Data Science Team Training
Preface
Public health has always been a data-driven enterprise, but the tools available to practitioners have changed dramatically. Spreadsheets that once required weeks of manual work can now be analyzed in seconds. Reports that used to mean emailing static PDFs can be replaced by live, interactive dashboards. And workflows that depended on one person’s institutional knowledge can be documented, versioned, and shared across teams. The goal of this book is to help public health professionals take advantage of these tools.
This book grew out of the CSTE Data Science Team Training (DSTT) program, where project coach Dr. Stephen D. Turner works with public health agencies across the country to build data science capacity in the public health workforce.
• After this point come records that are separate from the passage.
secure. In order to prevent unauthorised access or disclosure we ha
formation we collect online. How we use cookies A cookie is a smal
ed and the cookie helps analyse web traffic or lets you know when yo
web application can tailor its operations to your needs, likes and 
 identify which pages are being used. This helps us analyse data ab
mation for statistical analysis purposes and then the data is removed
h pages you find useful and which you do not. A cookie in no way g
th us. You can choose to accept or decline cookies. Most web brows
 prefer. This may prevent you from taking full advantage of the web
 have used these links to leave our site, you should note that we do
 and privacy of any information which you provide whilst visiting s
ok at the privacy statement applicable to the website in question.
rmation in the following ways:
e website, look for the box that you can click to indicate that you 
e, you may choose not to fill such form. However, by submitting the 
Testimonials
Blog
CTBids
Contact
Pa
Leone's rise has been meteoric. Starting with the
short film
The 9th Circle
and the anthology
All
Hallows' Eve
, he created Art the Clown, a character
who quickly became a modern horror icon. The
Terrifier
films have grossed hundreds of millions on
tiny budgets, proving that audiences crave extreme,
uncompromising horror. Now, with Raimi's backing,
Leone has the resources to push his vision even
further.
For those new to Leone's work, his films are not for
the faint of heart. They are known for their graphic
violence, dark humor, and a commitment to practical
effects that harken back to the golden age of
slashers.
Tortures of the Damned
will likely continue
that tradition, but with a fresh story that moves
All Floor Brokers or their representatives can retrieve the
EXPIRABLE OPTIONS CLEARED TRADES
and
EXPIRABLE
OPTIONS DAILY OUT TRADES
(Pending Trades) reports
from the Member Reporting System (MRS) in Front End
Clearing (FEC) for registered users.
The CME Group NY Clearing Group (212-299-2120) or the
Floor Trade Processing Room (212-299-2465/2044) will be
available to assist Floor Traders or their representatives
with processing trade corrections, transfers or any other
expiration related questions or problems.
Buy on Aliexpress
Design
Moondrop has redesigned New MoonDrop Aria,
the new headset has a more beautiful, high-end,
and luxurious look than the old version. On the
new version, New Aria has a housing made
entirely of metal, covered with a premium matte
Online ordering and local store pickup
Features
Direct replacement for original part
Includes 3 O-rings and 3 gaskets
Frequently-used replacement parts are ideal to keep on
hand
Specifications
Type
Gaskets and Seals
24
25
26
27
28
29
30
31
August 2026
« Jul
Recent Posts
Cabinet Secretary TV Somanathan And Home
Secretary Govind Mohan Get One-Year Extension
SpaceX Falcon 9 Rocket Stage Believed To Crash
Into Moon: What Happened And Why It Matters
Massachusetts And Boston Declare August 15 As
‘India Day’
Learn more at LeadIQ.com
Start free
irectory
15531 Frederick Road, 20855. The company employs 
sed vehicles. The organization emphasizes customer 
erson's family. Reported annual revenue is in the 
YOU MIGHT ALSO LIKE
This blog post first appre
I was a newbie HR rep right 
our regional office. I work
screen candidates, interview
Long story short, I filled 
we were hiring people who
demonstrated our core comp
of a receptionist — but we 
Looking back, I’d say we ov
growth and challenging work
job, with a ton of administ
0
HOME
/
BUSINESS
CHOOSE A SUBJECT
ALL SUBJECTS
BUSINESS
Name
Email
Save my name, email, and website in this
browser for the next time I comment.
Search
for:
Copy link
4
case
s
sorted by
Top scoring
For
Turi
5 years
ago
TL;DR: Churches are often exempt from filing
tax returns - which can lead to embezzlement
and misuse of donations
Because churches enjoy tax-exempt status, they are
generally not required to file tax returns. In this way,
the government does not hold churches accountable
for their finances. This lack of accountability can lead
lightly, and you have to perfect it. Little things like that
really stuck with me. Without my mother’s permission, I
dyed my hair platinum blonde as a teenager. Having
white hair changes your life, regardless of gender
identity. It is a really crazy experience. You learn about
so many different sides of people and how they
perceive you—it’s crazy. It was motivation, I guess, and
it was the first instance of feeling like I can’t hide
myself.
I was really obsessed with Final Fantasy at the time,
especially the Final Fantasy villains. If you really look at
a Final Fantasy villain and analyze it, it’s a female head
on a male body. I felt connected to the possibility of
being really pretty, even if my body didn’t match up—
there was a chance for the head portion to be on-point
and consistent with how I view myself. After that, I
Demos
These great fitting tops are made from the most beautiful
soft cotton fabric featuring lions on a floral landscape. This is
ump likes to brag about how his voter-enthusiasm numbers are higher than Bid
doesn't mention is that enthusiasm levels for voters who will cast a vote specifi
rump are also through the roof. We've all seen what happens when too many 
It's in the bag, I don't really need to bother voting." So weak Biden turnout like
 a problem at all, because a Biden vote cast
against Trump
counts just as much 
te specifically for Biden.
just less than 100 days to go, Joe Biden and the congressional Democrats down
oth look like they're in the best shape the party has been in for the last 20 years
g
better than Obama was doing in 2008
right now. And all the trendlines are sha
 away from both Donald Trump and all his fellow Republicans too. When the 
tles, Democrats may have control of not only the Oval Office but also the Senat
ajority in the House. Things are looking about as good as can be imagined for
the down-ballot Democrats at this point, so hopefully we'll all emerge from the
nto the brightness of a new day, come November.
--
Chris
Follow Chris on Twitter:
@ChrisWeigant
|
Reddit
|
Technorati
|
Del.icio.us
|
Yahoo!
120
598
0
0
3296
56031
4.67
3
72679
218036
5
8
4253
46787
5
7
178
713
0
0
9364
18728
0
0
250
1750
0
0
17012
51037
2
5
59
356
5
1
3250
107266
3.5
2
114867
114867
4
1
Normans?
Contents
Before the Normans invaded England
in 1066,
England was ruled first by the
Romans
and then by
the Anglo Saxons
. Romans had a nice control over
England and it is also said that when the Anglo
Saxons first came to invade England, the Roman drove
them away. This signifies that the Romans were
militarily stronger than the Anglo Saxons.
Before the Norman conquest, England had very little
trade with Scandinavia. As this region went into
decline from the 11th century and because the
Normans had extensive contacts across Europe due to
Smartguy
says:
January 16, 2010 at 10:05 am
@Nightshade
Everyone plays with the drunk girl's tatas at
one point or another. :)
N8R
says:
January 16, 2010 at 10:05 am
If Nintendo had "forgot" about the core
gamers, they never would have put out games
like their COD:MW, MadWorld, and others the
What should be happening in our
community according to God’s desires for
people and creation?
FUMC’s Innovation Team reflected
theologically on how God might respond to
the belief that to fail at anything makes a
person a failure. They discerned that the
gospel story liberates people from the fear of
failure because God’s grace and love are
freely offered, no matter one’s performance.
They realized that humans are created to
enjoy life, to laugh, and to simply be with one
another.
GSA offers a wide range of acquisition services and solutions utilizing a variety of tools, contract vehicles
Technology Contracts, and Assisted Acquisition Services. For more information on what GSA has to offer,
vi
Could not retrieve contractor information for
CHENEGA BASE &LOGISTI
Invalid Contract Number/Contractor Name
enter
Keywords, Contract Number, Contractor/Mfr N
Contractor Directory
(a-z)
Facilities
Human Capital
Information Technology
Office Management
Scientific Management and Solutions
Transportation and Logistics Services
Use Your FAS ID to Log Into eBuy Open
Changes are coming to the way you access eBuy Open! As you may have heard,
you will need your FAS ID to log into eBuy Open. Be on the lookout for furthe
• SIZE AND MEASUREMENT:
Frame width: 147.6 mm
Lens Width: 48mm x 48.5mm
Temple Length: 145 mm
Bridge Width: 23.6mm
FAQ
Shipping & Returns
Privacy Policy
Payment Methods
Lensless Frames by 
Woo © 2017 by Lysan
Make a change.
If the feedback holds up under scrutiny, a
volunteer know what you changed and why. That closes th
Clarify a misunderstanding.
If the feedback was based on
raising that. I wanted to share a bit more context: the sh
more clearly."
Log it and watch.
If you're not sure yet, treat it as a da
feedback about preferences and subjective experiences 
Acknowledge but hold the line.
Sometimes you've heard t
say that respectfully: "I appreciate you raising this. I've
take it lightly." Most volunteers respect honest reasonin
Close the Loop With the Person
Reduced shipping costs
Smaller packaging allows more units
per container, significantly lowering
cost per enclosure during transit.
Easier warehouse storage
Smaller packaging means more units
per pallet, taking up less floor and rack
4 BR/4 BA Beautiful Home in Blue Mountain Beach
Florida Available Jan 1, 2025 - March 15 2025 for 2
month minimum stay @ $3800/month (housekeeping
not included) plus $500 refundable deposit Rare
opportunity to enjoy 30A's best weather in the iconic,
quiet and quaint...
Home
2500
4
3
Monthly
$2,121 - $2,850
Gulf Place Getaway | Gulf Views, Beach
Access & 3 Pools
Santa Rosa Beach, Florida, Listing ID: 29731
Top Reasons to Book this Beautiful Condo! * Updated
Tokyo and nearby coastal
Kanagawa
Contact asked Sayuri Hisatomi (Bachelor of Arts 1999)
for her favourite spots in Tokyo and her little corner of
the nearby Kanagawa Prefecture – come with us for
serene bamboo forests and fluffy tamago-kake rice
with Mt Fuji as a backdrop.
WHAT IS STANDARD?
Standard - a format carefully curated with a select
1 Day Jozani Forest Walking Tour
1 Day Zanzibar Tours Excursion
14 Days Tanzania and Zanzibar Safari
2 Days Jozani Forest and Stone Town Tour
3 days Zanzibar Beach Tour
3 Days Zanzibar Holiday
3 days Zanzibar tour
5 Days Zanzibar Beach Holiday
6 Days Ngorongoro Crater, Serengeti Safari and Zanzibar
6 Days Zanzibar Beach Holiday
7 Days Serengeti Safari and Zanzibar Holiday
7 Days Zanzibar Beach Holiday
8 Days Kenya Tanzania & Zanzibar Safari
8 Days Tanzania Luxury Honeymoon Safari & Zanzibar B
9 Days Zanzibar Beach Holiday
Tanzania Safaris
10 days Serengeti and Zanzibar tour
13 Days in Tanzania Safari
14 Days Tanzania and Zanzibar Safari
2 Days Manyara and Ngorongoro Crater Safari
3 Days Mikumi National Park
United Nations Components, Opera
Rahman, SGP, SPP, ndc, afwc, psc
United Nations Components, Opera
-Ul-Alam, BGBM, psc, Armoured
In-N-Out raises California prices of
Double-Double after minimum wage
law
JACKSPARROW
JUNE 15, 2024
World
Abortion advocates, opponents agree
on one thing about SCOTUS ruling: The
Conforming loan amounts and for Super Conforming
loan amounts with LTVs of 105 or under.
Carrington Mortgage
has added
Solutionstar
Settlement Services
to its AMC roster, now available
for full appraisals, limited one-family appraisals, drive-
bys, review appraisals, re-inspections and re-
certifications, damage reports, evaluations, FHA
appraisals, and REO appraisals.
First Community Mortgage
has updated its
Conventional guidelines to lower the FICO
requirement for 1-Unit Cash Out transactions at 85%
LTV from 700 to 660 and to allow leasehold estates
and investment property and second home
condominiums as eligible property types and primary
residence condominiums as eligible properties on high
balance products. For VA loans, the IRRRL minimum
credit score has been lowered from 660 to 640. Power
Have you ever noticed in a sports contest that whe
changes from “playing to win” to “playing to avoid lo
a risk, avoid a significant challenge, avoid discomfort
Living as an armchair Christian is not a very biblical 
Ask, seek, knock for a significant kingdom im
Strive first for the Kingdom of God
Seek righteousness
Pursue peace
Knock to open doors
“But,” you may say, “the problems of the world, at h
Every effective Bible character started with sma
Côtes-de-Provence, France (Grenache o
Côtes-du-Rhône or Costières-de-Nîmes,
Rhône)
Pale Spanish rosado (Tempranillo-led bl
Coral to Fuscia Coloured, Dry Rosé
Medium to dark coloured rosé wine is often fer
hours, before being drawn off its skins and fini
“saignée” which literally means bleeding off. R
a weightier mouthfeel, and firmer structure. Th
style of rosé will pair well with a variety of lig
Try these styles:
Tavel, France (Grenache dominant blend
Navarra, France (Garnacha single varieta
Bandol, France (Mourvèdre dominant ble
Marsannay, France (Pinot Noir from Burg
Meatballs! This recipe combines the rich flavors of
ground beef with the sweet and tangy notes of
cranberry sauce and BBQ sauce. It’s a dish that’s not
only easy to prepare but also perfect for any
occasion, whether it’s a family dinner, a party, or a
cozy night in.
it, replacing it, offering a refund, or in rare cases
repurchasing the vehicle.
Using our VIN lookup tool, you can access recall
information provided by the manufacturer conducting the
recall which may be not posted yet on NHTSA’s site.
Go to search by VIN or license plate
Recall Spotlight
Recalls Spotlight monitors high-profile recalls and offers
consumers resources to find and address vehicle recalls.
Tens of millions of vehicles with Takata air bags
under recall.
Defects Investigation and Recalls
The material here includes code, resources, workshop notes, and practical guidance accumulated and refined over several years of coaching teams at local and state health departments.
The chapters cover the foundational practices that make data science work sustainable and collaborative in a public health setting: organizing your data well, managing projects and workflows, using version control to track your work, building dashboards to communicate findings, and using AI tools to write and debug code more efficiently. These are not cutting-edge research topics. They are the practical skills that separate ad hoc analyses from reproducible, maintainable work.
While this material was created with DSTT participants in mind, it is intended to be broadly useful to anyone working at the intersection of data science and public health, whether you are a current or former DSTT participant, a public health practitioner looking to strengthen your analytical skills, or someone new to data science in a public health context.
No single book can cover everything, and this one does not try to. Appendix A — Other resources points to additional reading and training for topics that go deeper than what is covered here.